The Dialectic accuses all previous ethical writers of having made the same mistake, the mistake of having regarded the morally worthy as aiming at the highest good instead of seeing the highest good as that which is aimed at by morality. These ethical systems were doomed to fail because the moral will cannot be constrained by an independent highest good, since for it to seek anything independent of itself would be to constrain its freedom. In this phenomenal world, furthermore, the highest good is not to be found. However, since following the practical law presupposes believing that its aim, the highest good, will be then achieved, reason requires us to believe the highest good is achievable. It turns out that this, in turn, requires belief in God and immortality. Without God, there is nothing to guarantee that following the moral law will produce the highest good of happiness proportional to morality, and without immortality, there is not enough time for us to achieve perfect morality.
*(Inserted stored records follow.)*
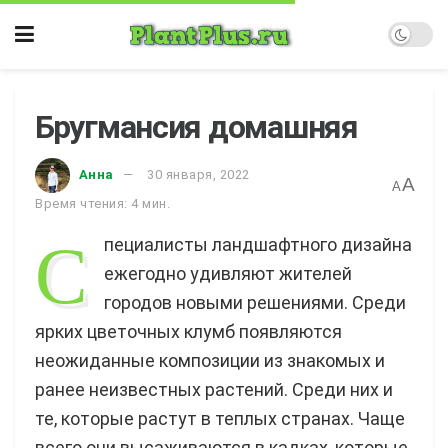
Бругмансия домашняя
Анна
30 января, 2022
A
A
Время чтения: 4 мин.
С
пециалисты ландшафтного дизайна
ежегодно удивляют жителей
городов новыми решениями. Среди
ярких цветочных клумб появляются
неожиданные композиции из знакомых и
ранее неизвестных растений. Среди них и
те, которые растут в теплых странах. Чаще
всего они высаживаются в кадках, которые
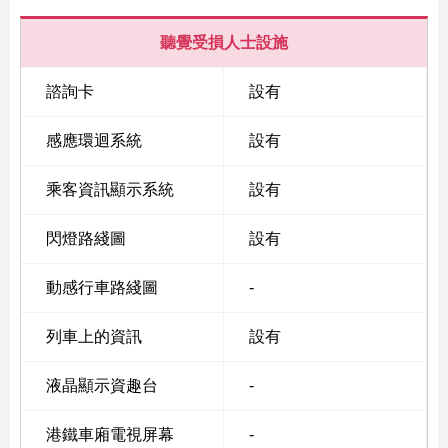
聽覺受損人士設施
諮詢卡
設有
感應環迴系統
設有
乘客資訊顯示系統
設有
閃燈路綫圖
設有
動感行車路綫圖
-
列車上的資訊
設有
液晶顯示資趣台
-
港鐵車廂電視屏幕
-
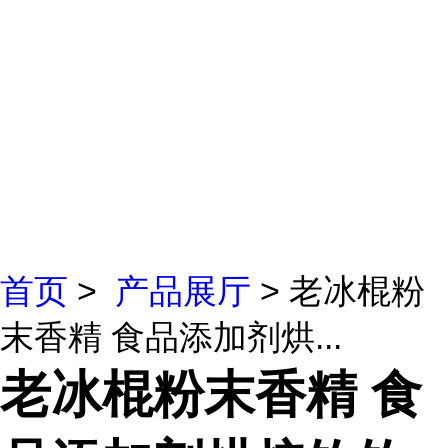
首页
>
产品展厅
> 老冰棍粉
末香精 食品添加剂烘...
老冰棍粉末香精 食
We understand our freedom—which would otherwise be undetectable—while following the moral law. This following of the moral law frees us from the control of our desires. Our ability to feel the force of the practical law is also how we come to know that there is such a law. Therefore, the conclusions about this law, reached in the beginning of the Analytic, are not merely hypothetical. In arguing thus for the reality of morality and freedom, Kant reverses the order of evidence he had in his earlier Groundwork for the Metaphysics of Morals, where he derived morality from freedom.
Finally, in the Doctrine of Method, Kant proposes a method for teaching morality. It is essential to teach the student to act from duty, and not merely outwardly, conforming to morality. Kant recommends that we enlist our pupil's natural delight in arguing about ethical matters and allow him to develop his judgment by asserting various purported moral actions. We are warned not to either err by presenting examples of overblown heroism as paradigms of morality—since these will not help the student deal with normal, non- melodramatic moral dilemmas—or by presenting morality as prudent, since then the student will never learn to properly love morality for its own sake. By presenting examples of the moral law acting purely and without the help of other incentives, the student then learns to understand how the moral law can free him from slavery to his desires.